今から五年ほど前の夏の夜のことです。
八月に入り、夜になっても昼間のような蒸し暑さが残る夜道を、夜中の1時くらいに私は一人家路を急いでおりました。
なんてことはない、いつも帰り道に使う住宅街の路地。
いまだ銭湯やら木造住宅が立ち並ぶ下町の夜道。 人通りはなく、ぽつんとついた電灯のジジジッという電気音が聞こえるほどの静寂さ。
私は次の日の予定を考えながらただ歩くのみです。
そのとき、なんと言うのでしょうか?
生温い風とともにお香の匂いのようなものが前方から漂ってきまして、思わず立ち止まりました。
ひたすら、下を向いて歩いておりましたので前方数メートル離れた街灯の下に人が立っていることに気がつきませんでした。
いくつかの街灯のおかげで女性ということがわかりました。
みたところ、浴衣をきていて髪を結っていたようですが、佇まいのみでその浴衣の柄などはもちろん見えませんでした。
なにしろ下町ですから、浴衣を着ている女性も夏になれば何度か見ましたので不信には思いません。
そのまま私は普通に歩みを進め、その女性へと近付いていきます。
あることに気がつきました。
浴衣の女性は首をかしげるように、何度も首を横に曲げ佇ずんでいます。
その時点で、なんだか気味が悪くなり、『あぁ…早く追い越さなければ…』と幽霊などというよりは、変質者か何かかとびくびくしておりました。
近づくにつれ、その女性は私の進行方向と同じ方向に身体を向けているようで、腰の帯が見えておりました。
なんだか顔を見るのも怖い…
私はなるべく下をむいたまま、その女性の脇を通ろうとしました。
相変わらず女性は首をかしげるように佇んだまま首を横に倒しておりました。
女性を追い越す瞬間が近づくと同時に
嫌な冷や汗が私の頬を伝うのがわかります。
なるべく下をむいたままその女性の脇を通り過ぎて、一安心。
後ろを振り向いて顔を確認する勇気なんぞはなく、そのままダッシュして逃げるのも変質者であればかえって、刺激してしまうだろうと思い、普通のペースで歩いていきました。
その瞬間
カラカラカラカラッ
数メートル後ろから音がしまして、振り返ると
先程の女性が近付いてきておりました。
『え?下駄の音?』
いいえ、下駄の音ではありませんでした。
カラカラカラという音は
その女性が首を左右に傾げるたびに、音がなり、 女性の足元を見ると走っているのではなく、地面を滑るように首をかしげながら私に近付いてくるのがわかりました。

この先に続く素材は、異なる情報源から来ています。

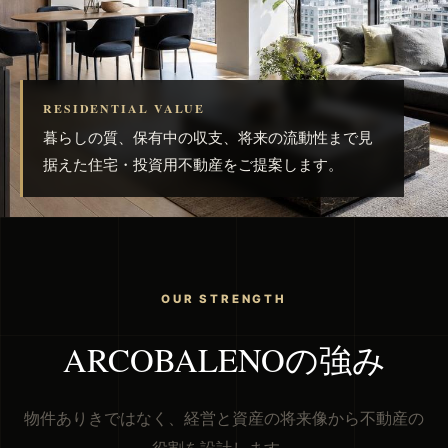
RESIDENTIAL VALUE
暮らしの質、保有中の収支、将来の流動性まで見
据えた住宅・投資用不動産をご提案します。
OUR STRENGTH
ARCOBALENOの強み
物件ありきではなく、経営と資産の将来像から不動産の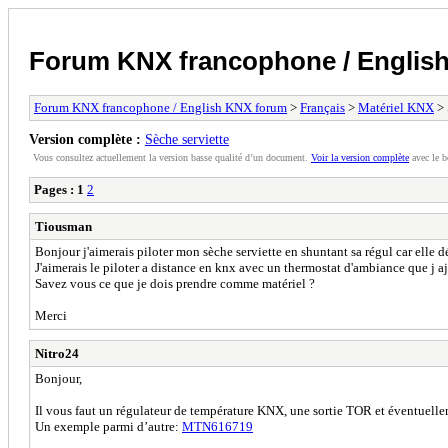
Forum KNX francophone / Englis
Forum KNX francophone / English KNX forum
>
Français
>
Matériel KNX
> 
Version complète :
Sèche serviette
Vous consultez actuellement la version basse qualité d’un document.
Voir la version complète
avec le b
Pages :
1
2
Tiousman
Bonjour j'aimerais piloter mon sèche serviette en shuntant sa régul car elle 
J'aimerais le piloter a distance en knx avec un thermostat d'ambiance que j a
Savez vous ce que je dois prendre comme matériel ?
Merci
Nitro24
Bonjour,
Il vous faut un régulateur de température KNX, une sortie TOR et éventuellem
Un exemple parmi d’autre:
MTN616719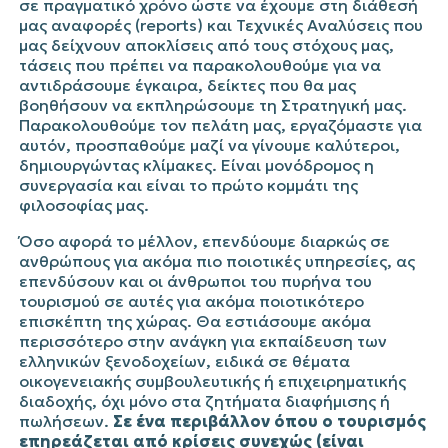
σε πραγματικό χρόνο ώστε να έχουμε στη διάθεσή
μας αναφορές (reports) και Τεχνικές Αναλύσεις που
μας δείχνουν αποκλίσεις από τους στόχους μας,
τάσεις που πρέπει να παρακολουθούμε για να
αντιδράσουμε έγκαιρα, δείκτες που θα μας
βοηθήσουν να εκπληρώσουμε τη Στρατηγική μας.
Παρακολουθούμε τον πελάτη μας, εργαζόμαστε για
αυτόν, προσπαθούμε μαζί να γίνουμε καλύτεροι,
δημιουργώντας κλίμακες. Είναι μονόδρομος η
συνεργασία και είναι το πρώτο κομμάτι της
φιλοσοφίας μας.
Όσο αφορά το μέλλον, επενδύουμε διαρκώς σε
ανθρώπους για ακόμα πιο ποιοτικές υπηρεσίες, ας
επενδύσουν και οι άνθρωποι του πυρήνα του
τουρισμού σε αυτές για ακόμα ποιοτικότερο
επισκέπτη της χώρας. Θα εστιάσουμε ακόμα
περισσότερο στην ανάγκη για εκπαίδευση των
ελληνικών ξενοδοχείων, ειδικά σε θέματα
οικογενειακής συμβουλευτικής ή επιχειρηματικής
διαδοχής, όχι μόνο στα ζητήματα διαφήμισης ή
πωλήσεων.
Σε ένα περιβάλλον όπου ο τουρισμός
επηρεάζεται από κρίσεις συνεχώς (είναι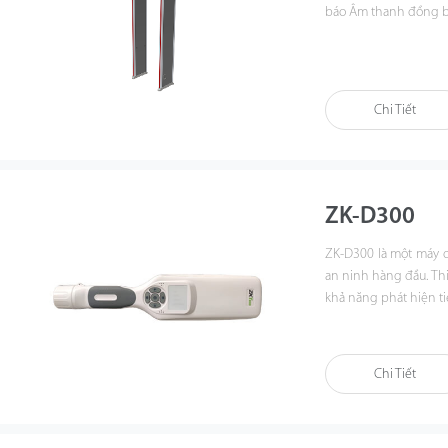
báo Âm thanh đồng b
Chi Tiết
ZK-D300
ZK-D300 là một máy d
an ninh hàng đầu. Thiế
khả năng phát hiện ti
Chi Tiết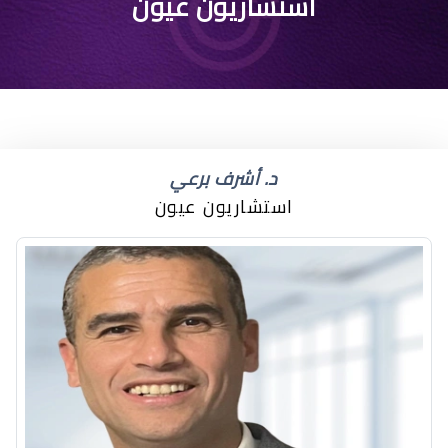
استشاريون عيون
د. أشرف برعي
استشاريون عيون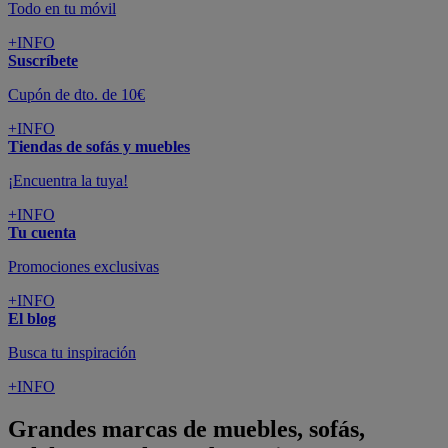
Todo en tu móvil
+INFO
Suscríbete
Cupón de dto. de 10€
+INFO
Tiendas de sofás y muebles
¡Encuentra la tuya!
+INFO
Tu cuenta
Promociones exclusivas
+INFO
El blog
Busca tu inspiración
+INFO
Grandes marcas de muebles, sofás,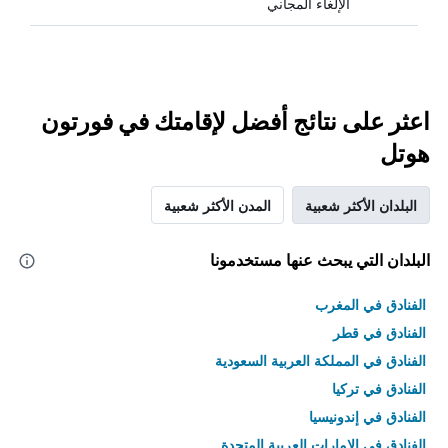
الإلغاء المجاني
اعثر على نتائج أفضل لإقامتك في فورتون
هوتل
البلدان الأكثر شعبية
المدن الأكثر شعبية
البلدان التي يبحث عنها مستخدمونا
الفنادق في المغرب
الفنادق في قطر
الفنادق في المملكة العربية السعودية
الفنادق في تركيا
الفنادق في إندونيسيا
الفنادق في الامارات العربية المتحدة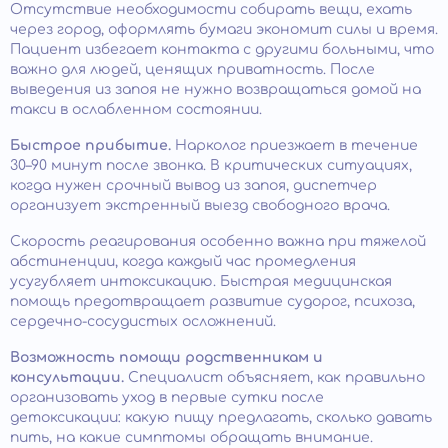
Отсутствие необходимости собирать вещи, ехать
через город, оформлять бумаги экономит силы и время.
Пациент избегает контакта с другими больными, что
важно для людей, ценящих приватность. После
выведения из запоя не нужно возвращаться домой на
такси в ослабленном состоянии.
Быстрое прибытие.
Нарколог приезжает в течение
30–90 минут после звонка. В критических ситуациях,
когда нужен срочный вывод из запоя, диспетчер
организует экстренный выезд свободного врача.
Скорость реагирования особенно важна при тяжелой
абстиненции, когда каждый час промедления
усугубляет интоксикацию. Быстрая медицинская
помощь предотвращает развитие судорог, психоза,
сердечно-сосудистых осложнений.
Возможность помощи родственникам и
консультации.
Специалист объясняет, как правильно
организовать уход в первые сутки после
детоксикации: какую пищу предлагать, сколько давать
пить, на какие симптомы обращать внимание.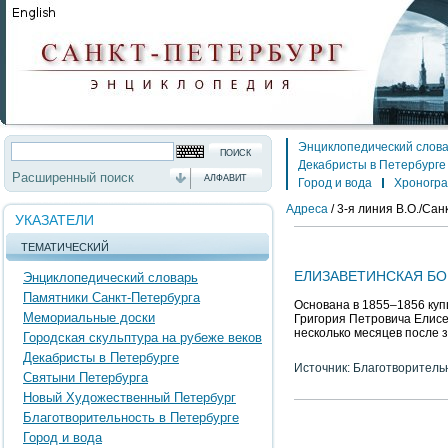
Энциклопедический слов
Декабристы в Петербурге
Расширенный поиск
АЛФАВИТ
Город и вода
Хроногр
Адреса
/
3-я линия В.О./Санк
УКАЗАТЕЛИ
ТЕМАТИЧЕСКИЙ
ЕЛИЗАВЕТИНСКАЯ БО
Энциклопедический словарь
Памятники Санкт-Петербурга
Основана в 1855–1856 куп
Мемориальные доски
Григория Петровича Елисе
несколько месяцев после 
Городская скульптура на рубеже веков
Декабристы в Петербурге
Источник: Благотворитель
Святыни Петербурга
Новый Художественный Петербург
Благотворительность в Петербурге
Город и вода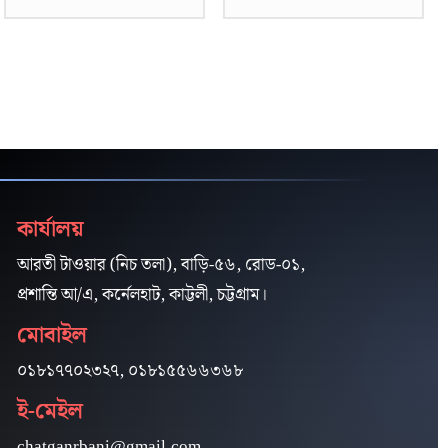
কার্যালয়
আরতী টাওয়ার (নিচ তলা), বাড়ি-৫৬, রোড-০১,
প্রশান্তি আ/এ, কর্নেলহাট, কাট্টলী, চট্টগ্রাম।
মোবাইল
০১৮১৭৭০২৩২৭, ০১৮১৫৫৬৬৩৬৮
ই-মেইল
chatganrbani@gmail.com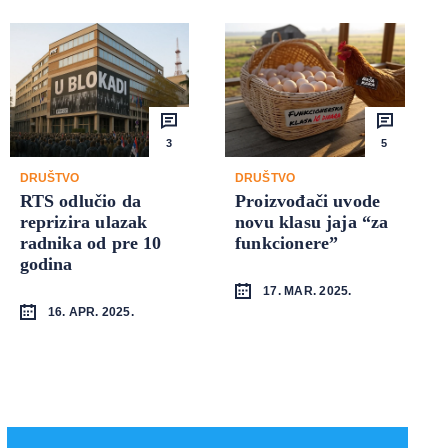
3
5
DRUŠTVO
DRUŠTVO
RTS odlučio da
Proizvođači uvode
reprizira ulazak
novu klasu jaja “za
radnika od pre 10
funkcionere”
godina
17. MAR. 2025.
16. APR. 2025.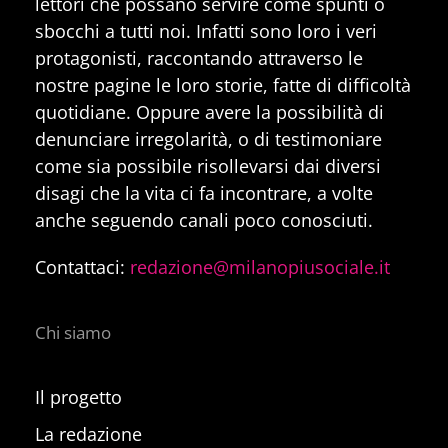
lettori che possano servire come spunti o
sbocchi a tutti noi. Infatti sono loro i veri
protagonisti, raccontando attraverso le
nostre pagine le loro storie, fatte di difficoltà
quotidiane. Oppure avere la possibilità di
denunciare irregolarità, o di testimoniare
come sia possibile risollevarsi dai diversi
disagi che la vita ci fa incontrare, a volte
anche seguendo canali poco conosciuti.
Contattaci:
redazione@milanopiusociale.it
Chi siamo
Il progetto
La redazione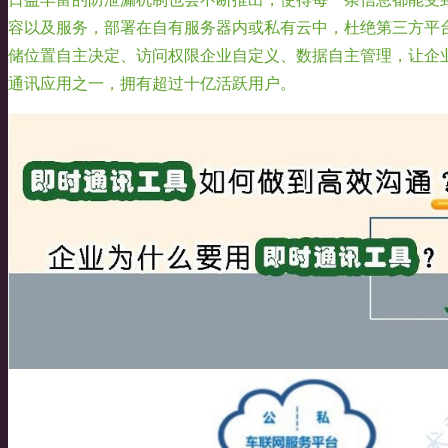
容以及服务，部署在自有服务器内或私有云中，杜绝第三方平
储位置自主决定、访问权限企业自定义、数据自主管理，让企业
通讯应用之一，拥有超过十亿活跃用户。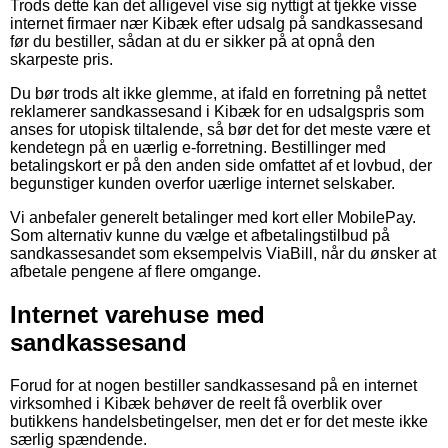
Trods dette kan det alligevel vise sig nyttigt at tjekke visse
internet firmaer nær Kibæk efter udsalg på sandkassesand
før du bestiller, sådan at du er sikker på at opnå den
skarpeste pris.
Du bør trods alt ikke glemme, at ifald en forretning på nettet
reklamerer sandkassesand i Kibæk for en udsalgspris som
anses for utopisk tiltalende, så bør det for det meste være et
kendetegn på en uærlig e-forretning. Bestillinger med
betalingskort er på den anden side omfattet af et lovbud, der
begunstiger kunden overfor uærlige internet selskaber.
Vi anbefaler generelt betalinger med kort eller MobilePay.
Som alternativ kunne du vælge et afbetalingstilbud på
sandkassesandet som eksempelvis ViaBill, når du ønsker at
afbetale pengene af flere omgange.
Internet varehuse med
sandkassesand
Forud for at nogen bestiller sandkassesand på en internet
virksomhed i Kibæk behøver de reelt få overblik over
butikkens handelsbetingelser, men det er for det meste ikke
særlig spændende.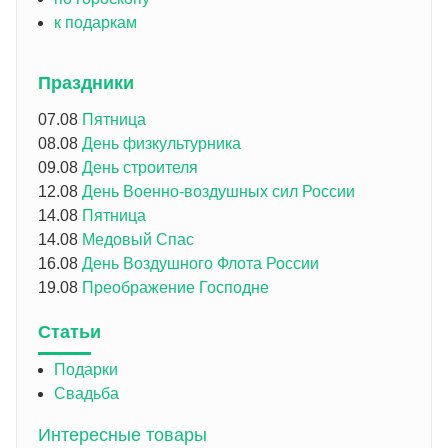
к подаркам
Праздники
07.08
Пятница
08.08
День физкультурника
09.08
День строителя
12.08
День Военно-воздушных сил России
14.08
Пятница
14.08
Медовый Спас
16.08
День Воздушного Флота России
19.08
Преображение Господне
Статьи
Подарки
Свадьба
Интересные товары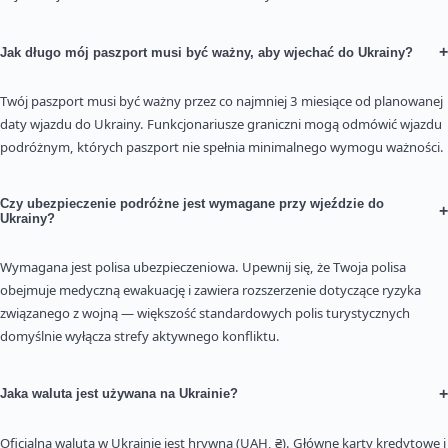
+
Jak długo mój paszport musi być ważny, aby wjechać do Ukrainy?
Twój paszport musi być ważny przez co najmniej 3 miesiące od planowanej
daty wjazdu do Ukrainy. Funkcjonariusze graniczni mogą odmówić wjazdu
podróżnym, których paszport nie spełnia minimalnego wymogu ważności.
Czy ubezpieczenie podróżne jest wymagane przy wjeździe do
+
Ukrainy?
Wymagana jest polisa ubezpieczeniowa. Upewnij się, że Twoja polisa
obejmuje medyczną ewakuację i zawiera rozszerzenie dotyczące ryzyka
związanego z wojną — większość standardowych polis turystycznych
domyślnie wyłącza strefy aktywnego konfliktu.
+
Jaka waluta jest używana na Ukrainie?
Oficjalną walutą w Ukrainie jest hrywna (UAH, ₴). Główne karty kredytowe i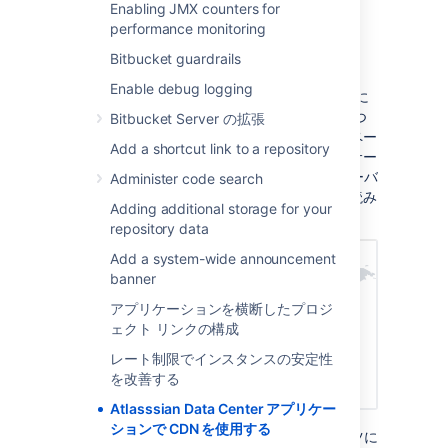
Enabling JMX counters for
performance monitoring
動作の仕組み
Bitbucket guardrails
静的アセット (JavaScript、フォントなど) は、
Enable debug logging
CDN ベンダーが提供する、ユーザーに地理的に
近いエッジ サーバーにキャッシュされます。つ
Bitbucket Server の拡張
まり、ユーザーがページを表示すると、そのペー
Add a shortcut link to a repository
ジの表示に必要なアセットの一部が、自身のサー
バー (origin サーバー) ではなくその地域のサーバ
Administer code search
ーから提供されます。これによってページの読み
Adding additional storage for your
込み時間を短縮できます。
repository data
Add a system-wide announcement
banner
アプリケーションを横断したプロジ
ェクト リンクの構成
レート制限でインスタンスの安定性
を改善する
Atlasssian Data Center アプリケー
ションで CDN を使用する
たとえば、サーバー (origin サーバー) がドイツに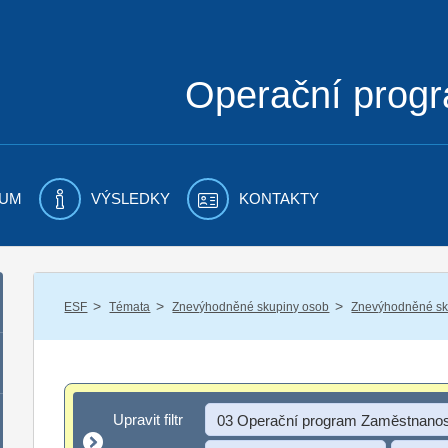
Operační prog
UM
VÝSLEDKY
KONTAKTY
/
/
/
ESF
Témata
Znevýhodněné skupiny osob
Znevýhodněné sku
Upravit filtr
Upravit filtr
03 Operační program Zaměstnanos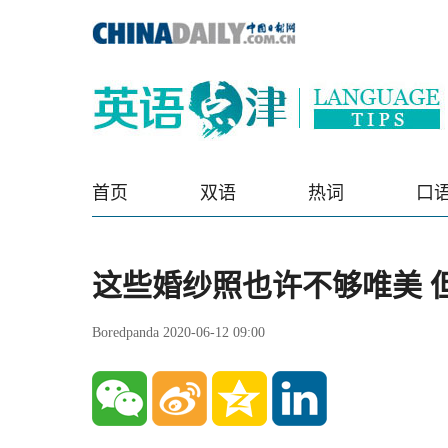
首页
双语
热词
口
这些婚纱照也许不够唯美 
Boredpanda 2020-06-12 09:00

恐怖のあまり叫びながら走り路地の終わりの大通りまで一気に駆け抜けました。
大通りにはまばらではありましたが人通りが…
酔っ払いのお客さんを見送るスナックのママさんや飲み屋帰りの人達…
慌て後ろ、つまり路地を振り返りましたが
そこに女性はもうおらず、ただ ただ 静かないつも通りの暗闇が広がるのみ。
いまだにあの女性がなんだったのかわかりません。
かつて事件があったとも聞いたことはありませんが、その昔、その路地には何件もの遊郭があったという歴史のみ覚えていていただきたいのです。
つまらないお話、最後までお読みいただき有り難うございました。